A brief description of the six vulnerabilities is given below –
- CVE-2024-39719 (CVSS Score: 7.5) – Vulnerability that an attacker could use with /api/create an endpoint to determine the existence of a file on the server (Fixed in version 0.1.47)
- CVE-2024-39720 (CVSS Score: 8.2) – Out-of-bounds read vulnerability that could cause an application to crash using the /api/create endpoint, leading to a DoS condition (Fixed in 0.1.46)
- CVE-2024-39721 (CVSS Score: 7.5) – Vulnerability causing resource exhaustion and ultimately DoS when repeatedly calling the /api/create endpoint when passing a file “/dev/random” as input (Fixed in version 0.1. 34)
- CVE-2024-39722 (CVSS Score: 7.5) – API/Push endpoint path traversal vulnerability that exposes files existing on the server and the entire directory structure where Ollama is deployed (Fixed in version 0.1.46)
- Vulnerability that could lead to model poisoning via the /api/pull endpoint from an untrusted source (no CVE ID, not fixed)
- Vulnerability that could lead to model theft via the /api/push endpoint to an untrusted target (no CVE ID, not fixed)
For both unresolved vulnerabilities, Ollama developers recommended that users filter endpoints exposed to the Internet using a proxy server or web application firewall.
“This means that not all endpoints should be open by default,” Lumelski said. “This is a dangerous assumption.
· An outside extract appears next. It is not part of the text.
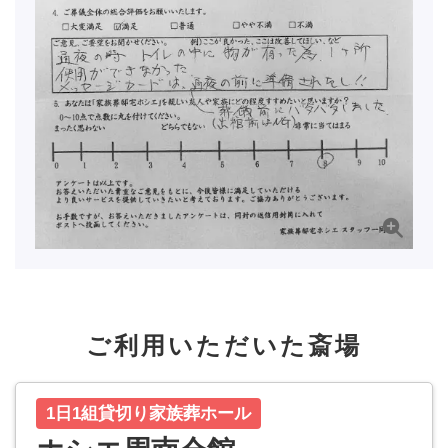
ご利用いただいた斎場
1日1組貸切り家族葬ホール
Not everyone is aware of this or filters http routing to Ollama. These endpoints are currently available through the standard Ollama port as part of every deployment, without any separation or backup documentation.”
Oligo said it found 9,831 unique Internet instances running Ollama, with most of them located in China, the US, Germany, South Korea, Taiwan, France, the UK, India, Singapore and Hong Kong. One in four Internet servers was found to be vulnerable to the identified flaws.
This development comes more than four months after cloud security company Wiz disclosed a serious flaw affecting Ollama (CVE-2024-37032), which could be used for remote code execution.
“Exposing Ollama to the Internet without authorization is equivalent to exposing a docker socket to the public Internet, because it can upload files and has model pull and push capabilities (which can be abused by attackers),” Lumelski noted.